**What is needed**:
If a line in the data holds "hàng", copy that line out in full.

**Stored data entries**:
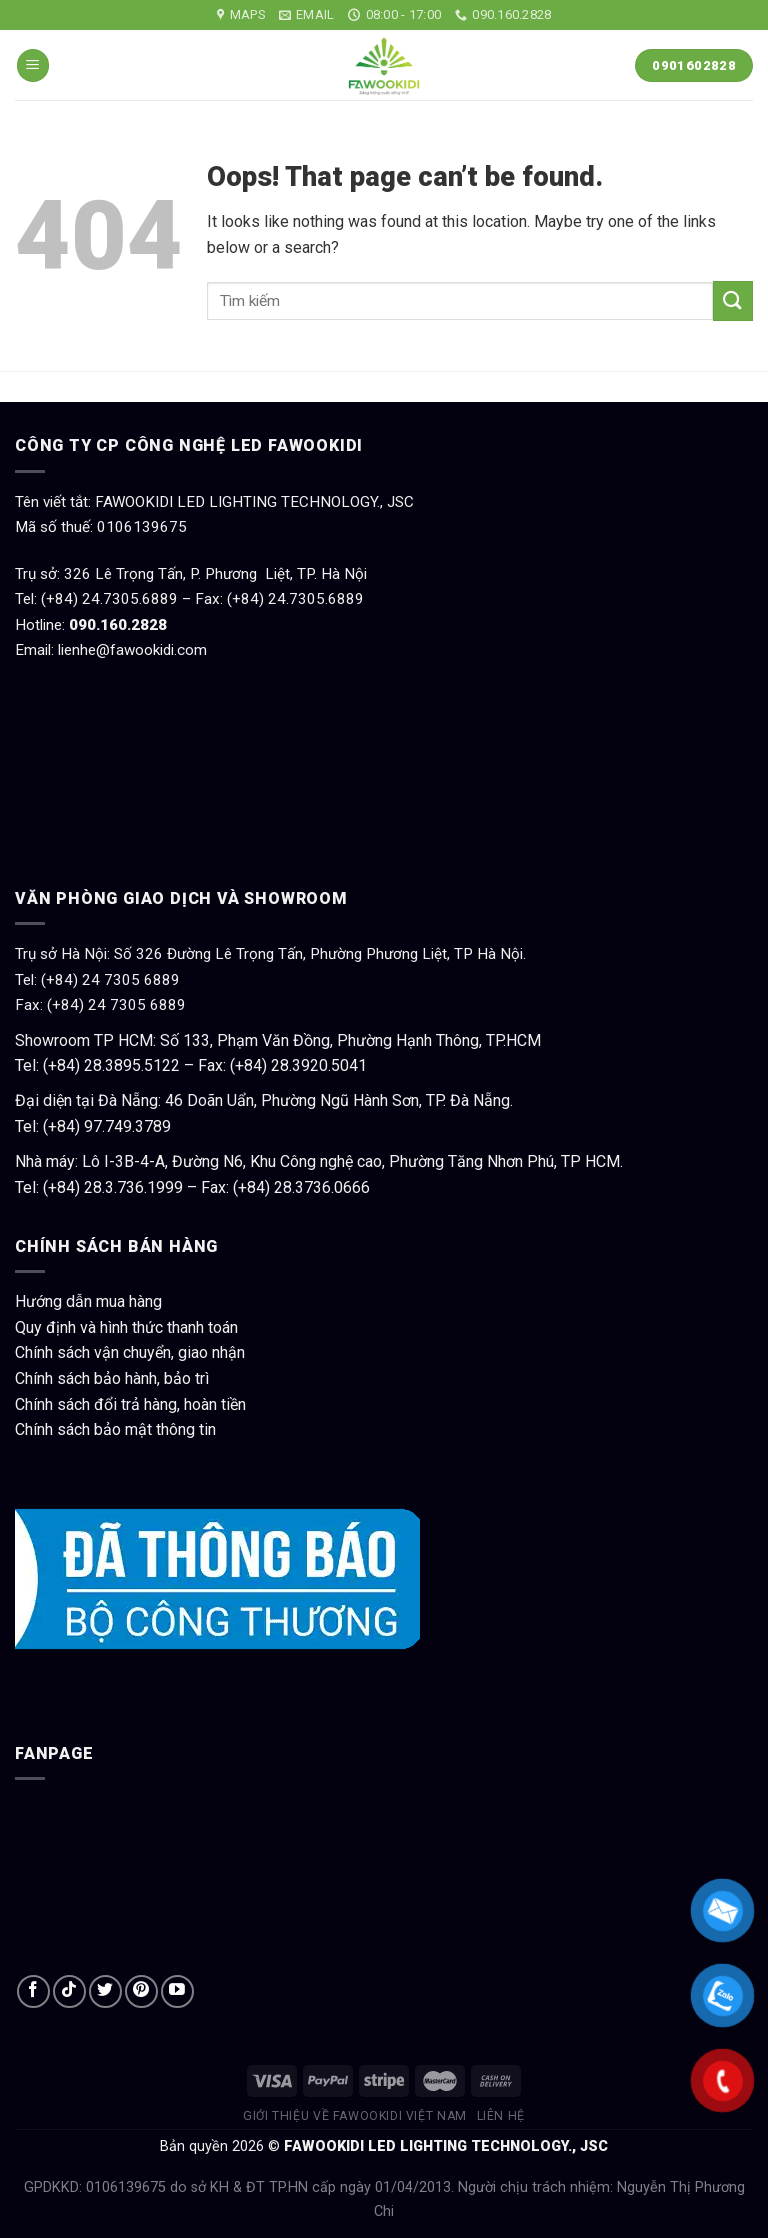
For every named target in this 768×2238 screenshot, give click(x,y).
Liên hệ (501, 2116)
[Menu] (33, 65)
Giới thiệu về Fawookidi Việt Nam (355, 2116)
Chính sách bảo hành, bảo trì (112, 1378)
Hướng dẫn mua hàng (88, 1301)
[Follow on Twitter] (105, 1991)
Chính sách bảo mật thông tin (115, 1429)
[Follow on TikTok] (69, 1991)
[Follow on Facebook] (33, 1991)
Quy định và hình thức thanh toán (126, 1327)
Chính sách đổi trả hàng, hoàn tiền (130, 1404)
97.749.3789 (127, 1126)
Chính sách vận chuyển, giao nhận (130, 1352)
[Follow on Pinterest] (141, 1991)
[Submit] (733, 300)
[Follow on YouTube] (177, 1991)
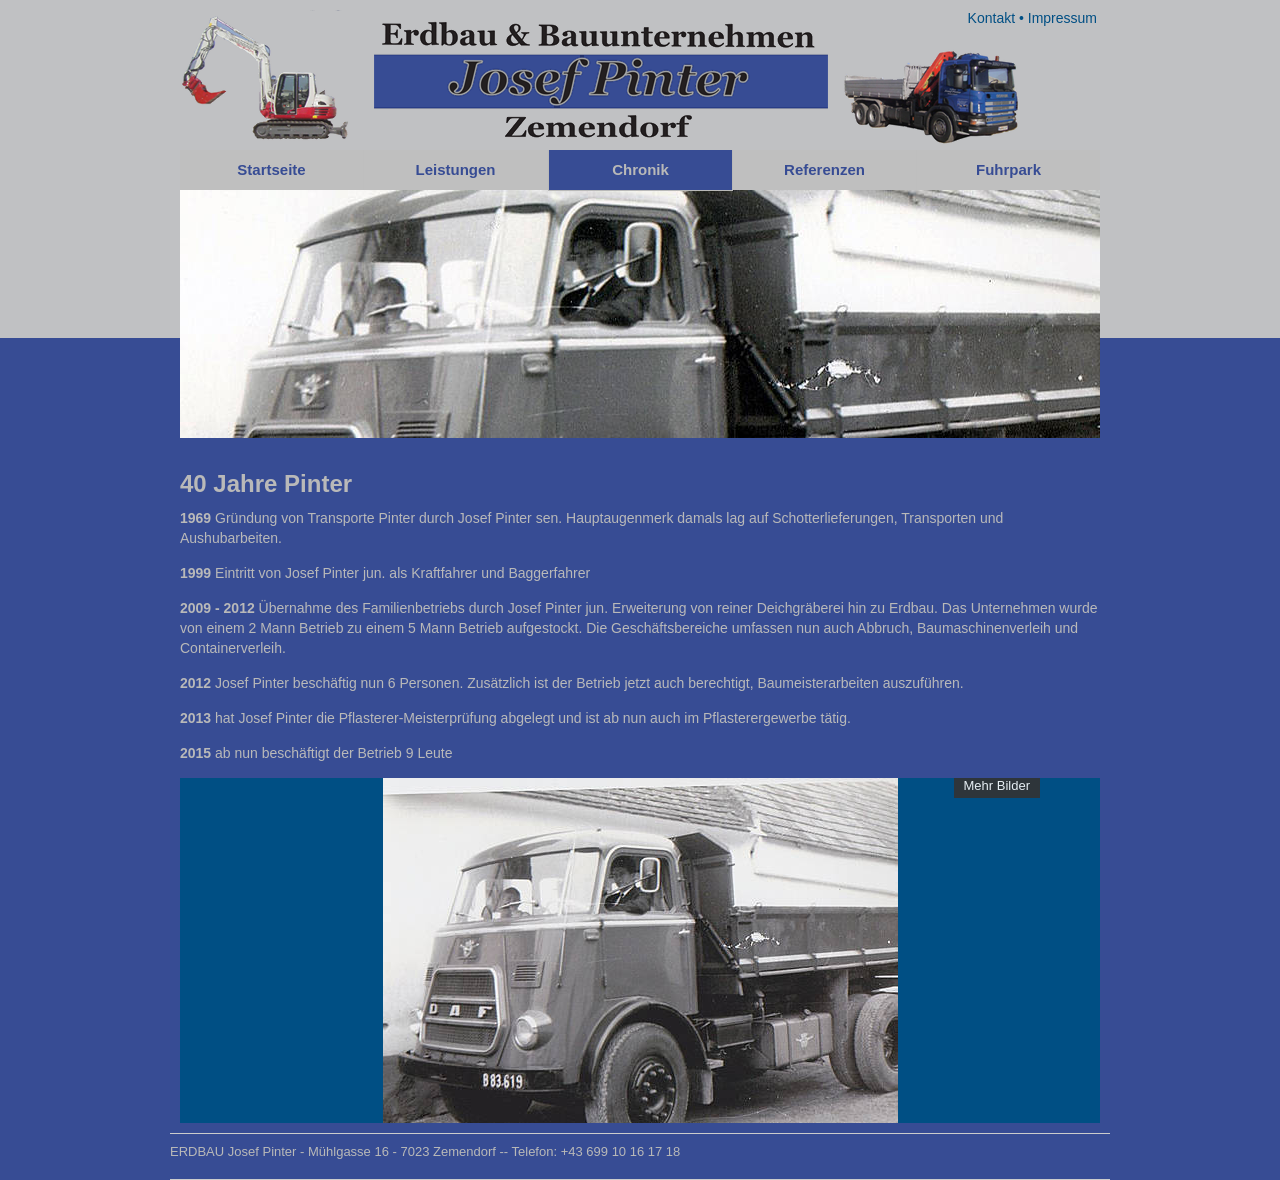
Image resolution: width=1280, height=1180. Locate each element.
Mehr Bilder (997, 785)
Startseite (271, 169)
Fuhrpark (1008, 169)
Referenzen (824, 169)
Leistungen (455, 169)
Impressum (1062, 18)
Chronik (640, 169)
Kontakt (991, 18)
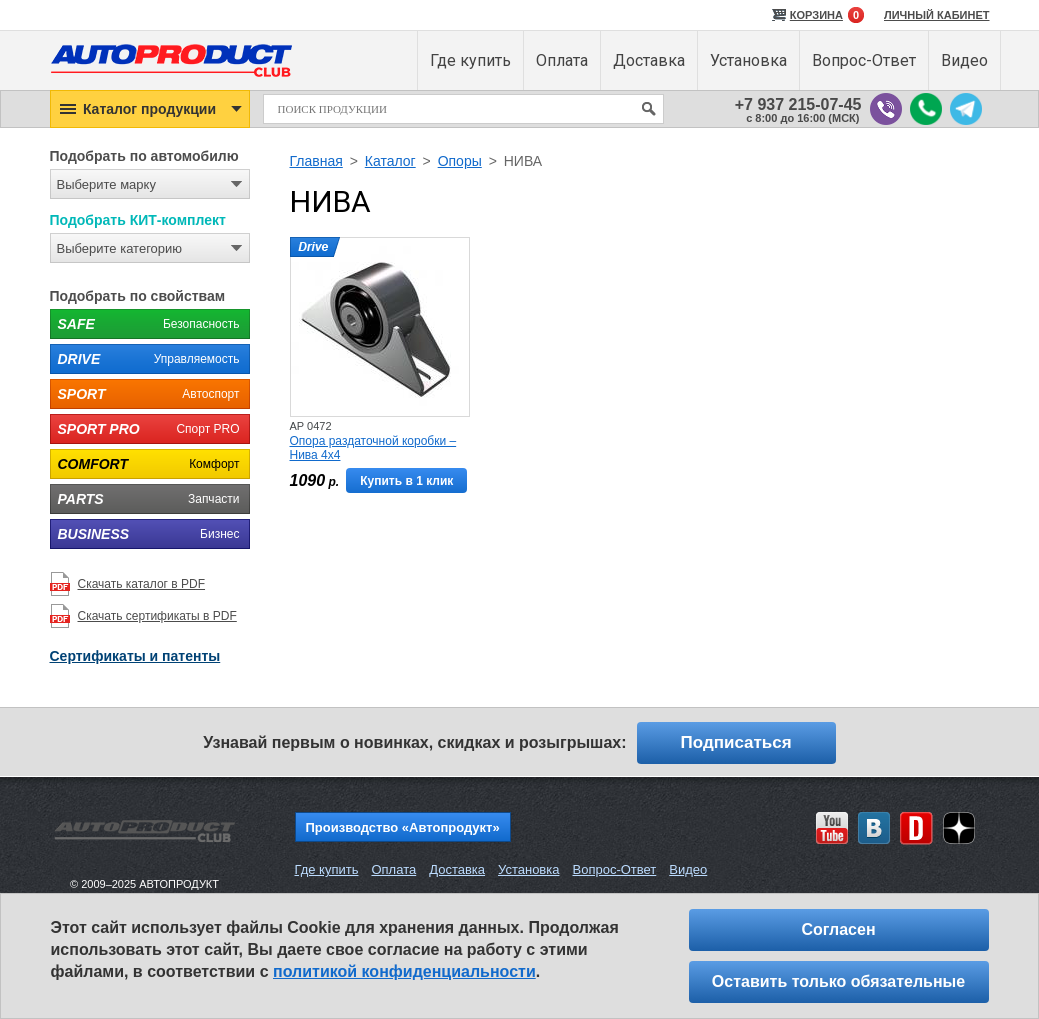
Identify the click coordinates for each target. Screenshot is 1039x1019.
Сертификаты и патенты (135, 656)
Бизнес (145, 534)
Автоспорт (145, 394)
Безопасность (145, 324)
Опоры (460, 161)
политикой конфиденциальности (404, 971)
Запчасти (145, 499)
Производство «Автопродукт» (403, 827)
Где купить (327, 869)
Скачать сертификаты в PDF (157, 616)
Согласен (838, 929)
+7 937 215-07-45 (798, 104)
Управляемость (145, 359)
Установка (528, 869)
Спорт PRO (145, 429)
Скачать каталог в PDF (142, 584)
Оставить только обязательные (838, 981)
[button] (150, 109)
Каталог (390, 161)
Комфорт (145, 464)
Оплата (393, 869)
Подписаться (736, 742)
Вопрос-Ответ (614, 869)
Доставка (457, 869)
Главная (316, 161)
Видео (688, 869)
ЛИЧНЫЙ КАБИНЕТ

**Response below**:
Hướng dẫn mua hàng (88, 1301)
Chính sách đổi trả hàng, hoàn tiền (130, 1404)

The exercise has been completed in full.